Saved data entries
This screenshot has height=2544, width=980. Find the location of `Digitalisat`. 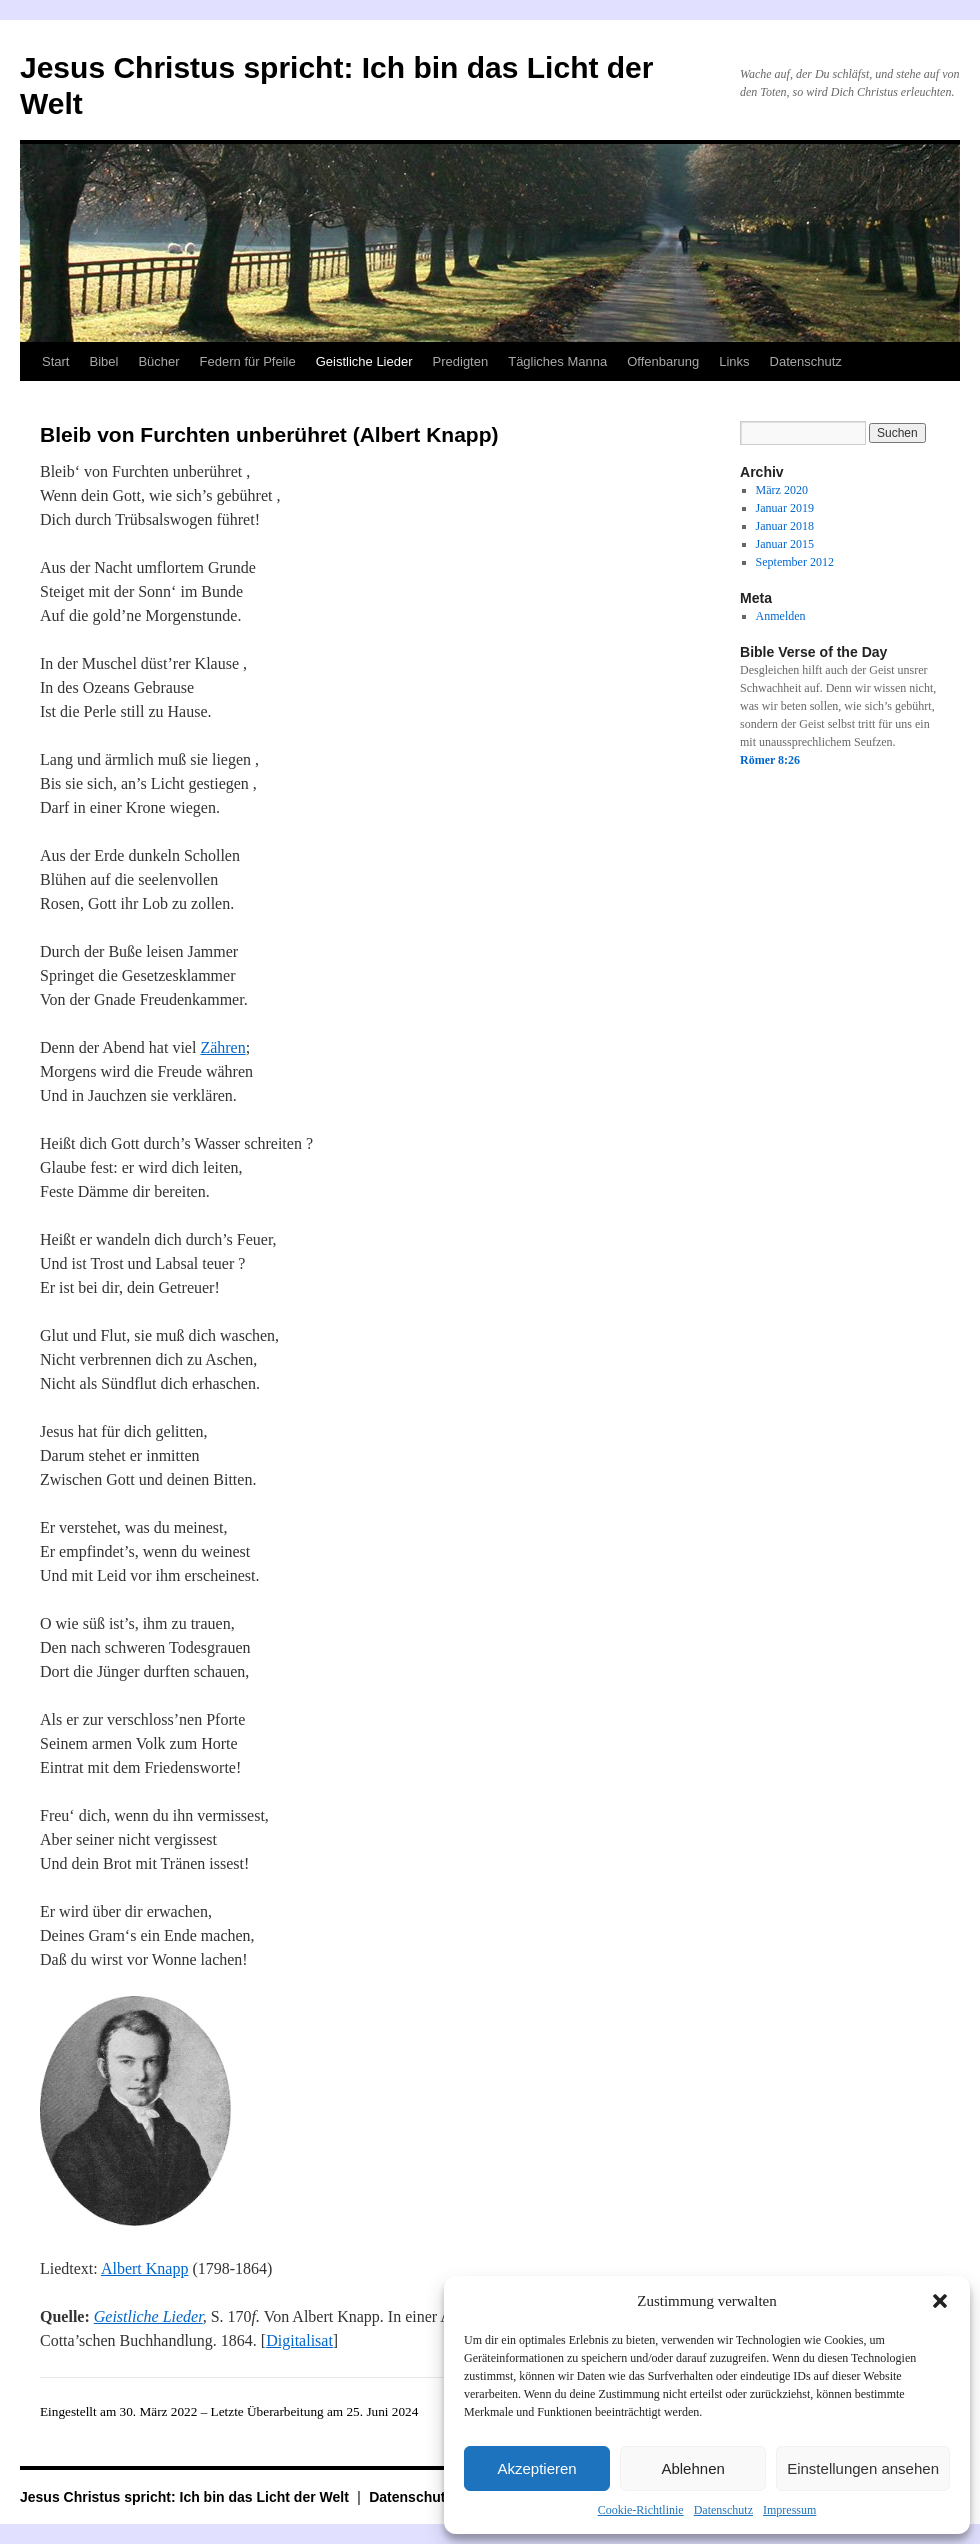

Digitalisat is located at coordinates (299, 2340).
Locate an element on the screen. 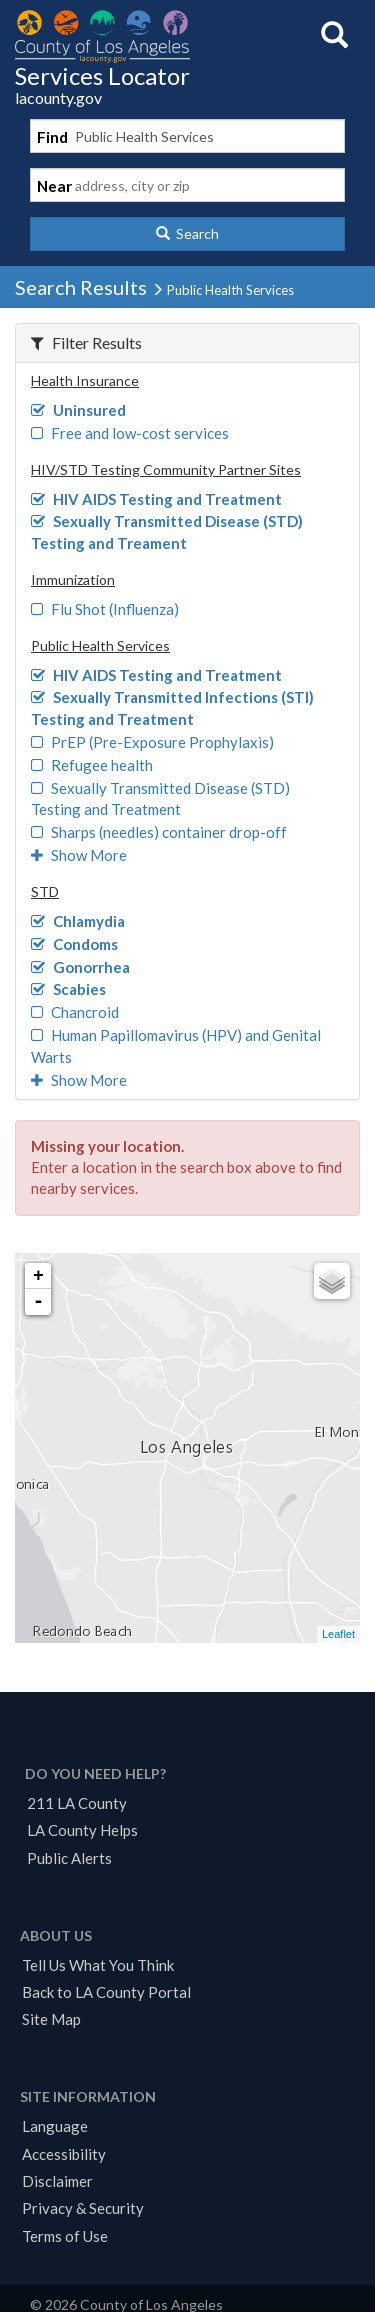 Image resolution: width=375 pixels, height=2312 pixels. Gonorrhea is located at coordinates (80, 967).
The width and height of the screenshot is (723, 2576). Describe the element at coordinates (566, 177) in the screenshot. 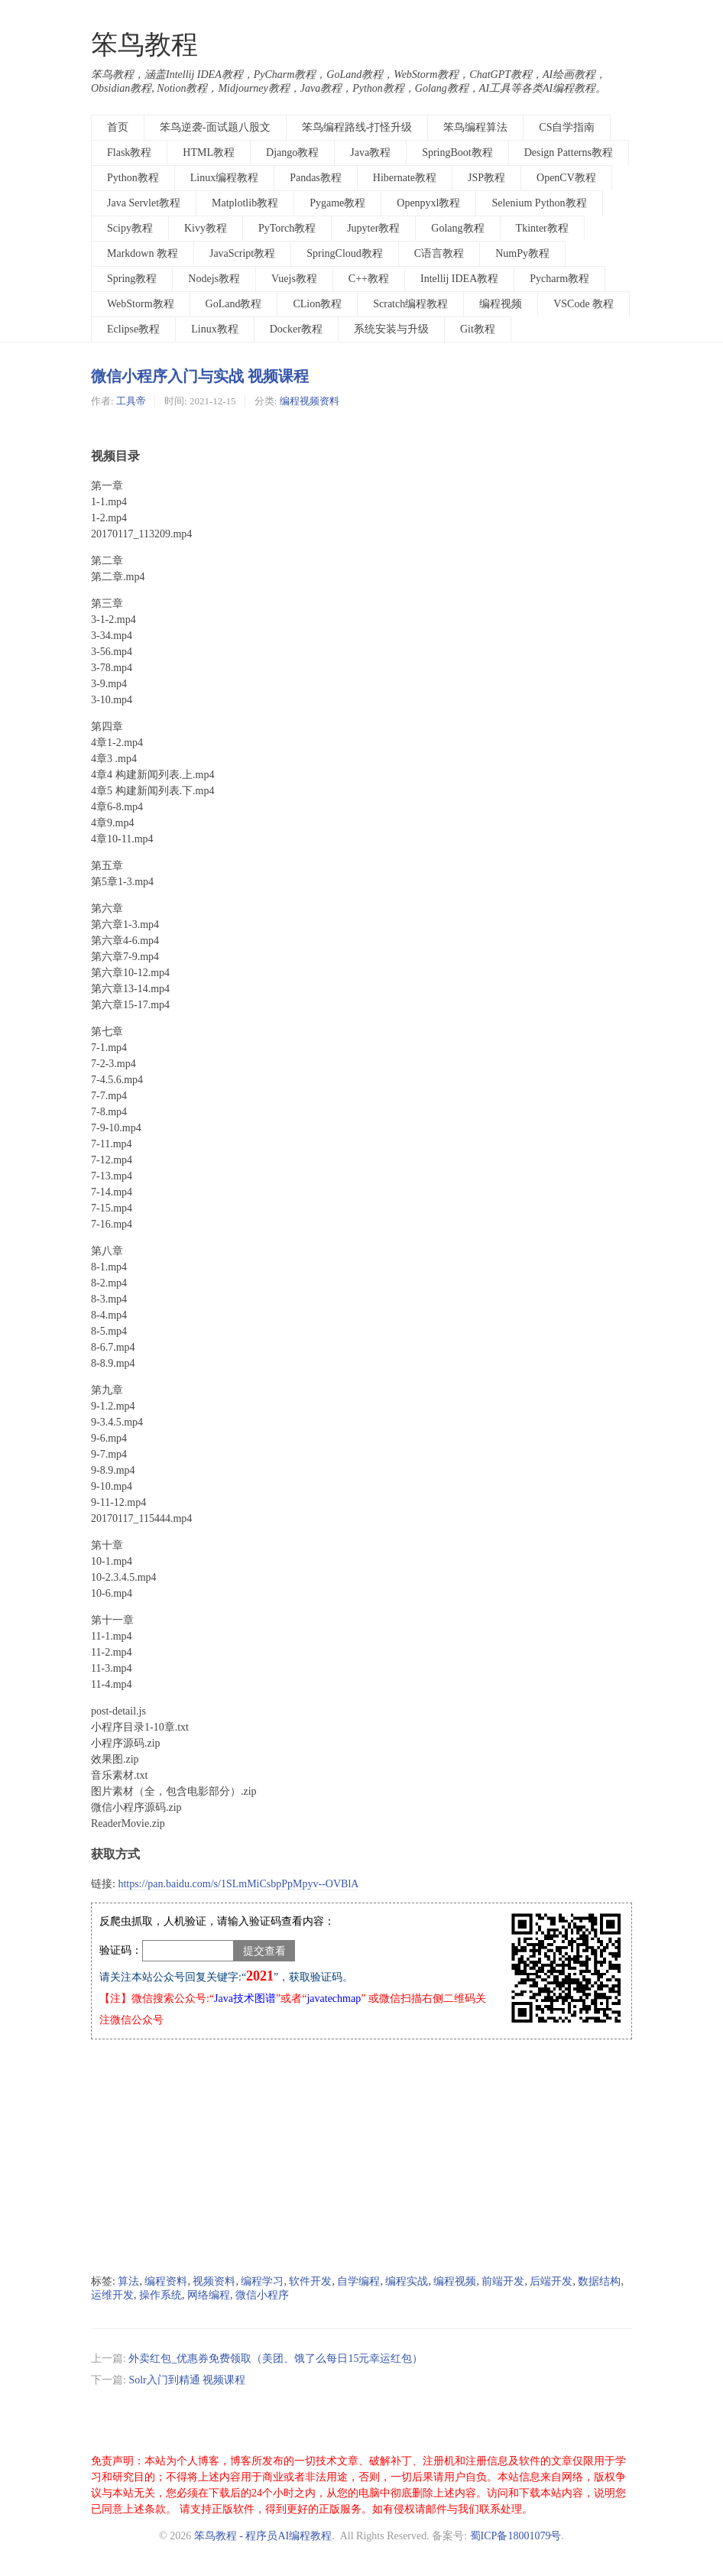

I see `OpenCV教程` at that location.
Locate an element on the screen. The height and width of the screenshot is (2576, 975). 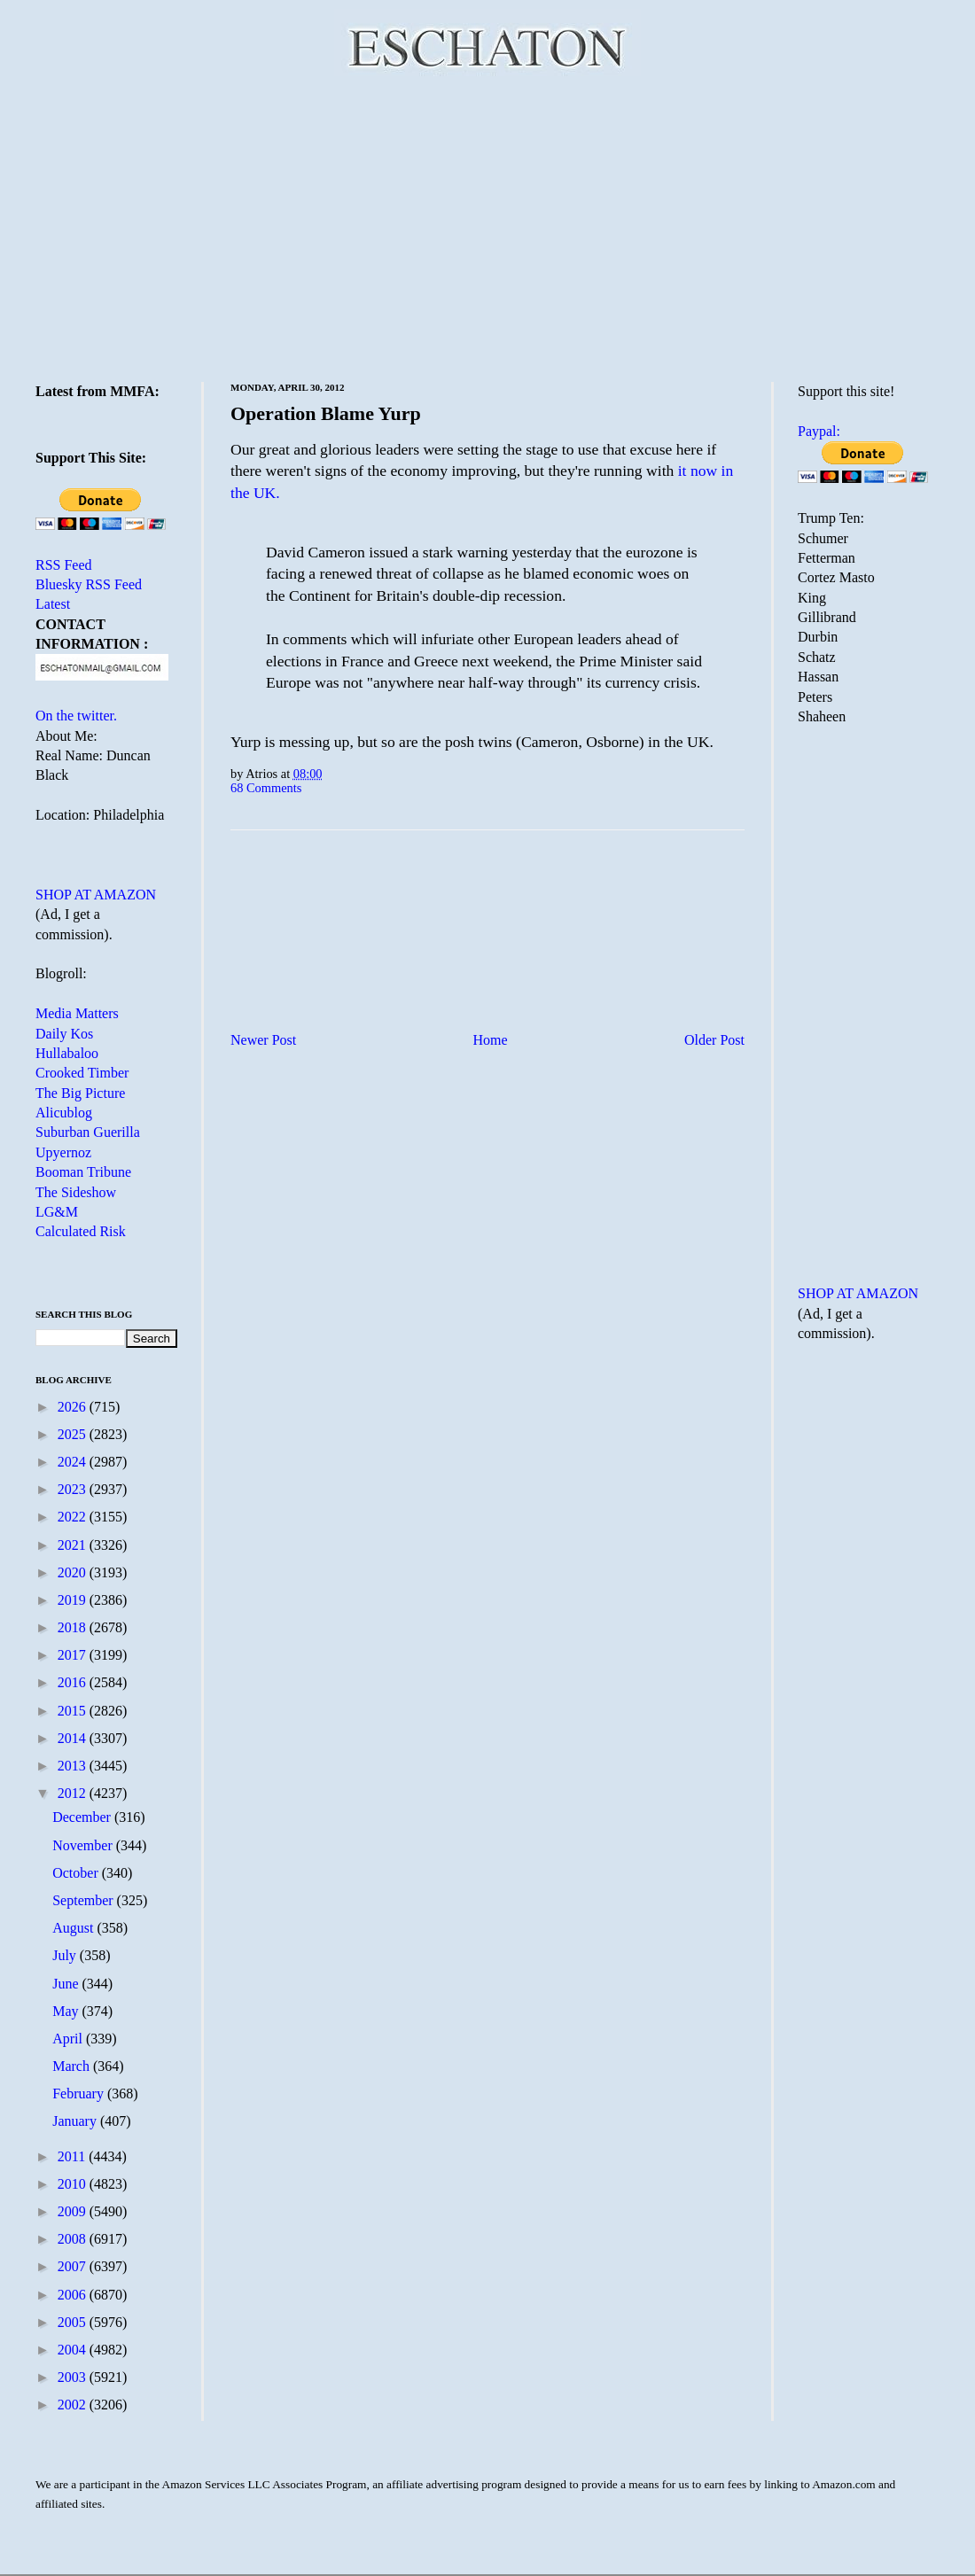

> **Aim of the task**
All lines from the one containing "The width and" through the end of the data are to be restated exactly, with nothing else and without the pictures.

> **Output for this task**
The width and height of the screenshot is (723, 2576). Describe the element at coordinates (566, 177) in the screenshot. 

I see `OpenCV教程` at that location.
Locate an element on the screen. The height and width of the screenshot is (2576, 975). 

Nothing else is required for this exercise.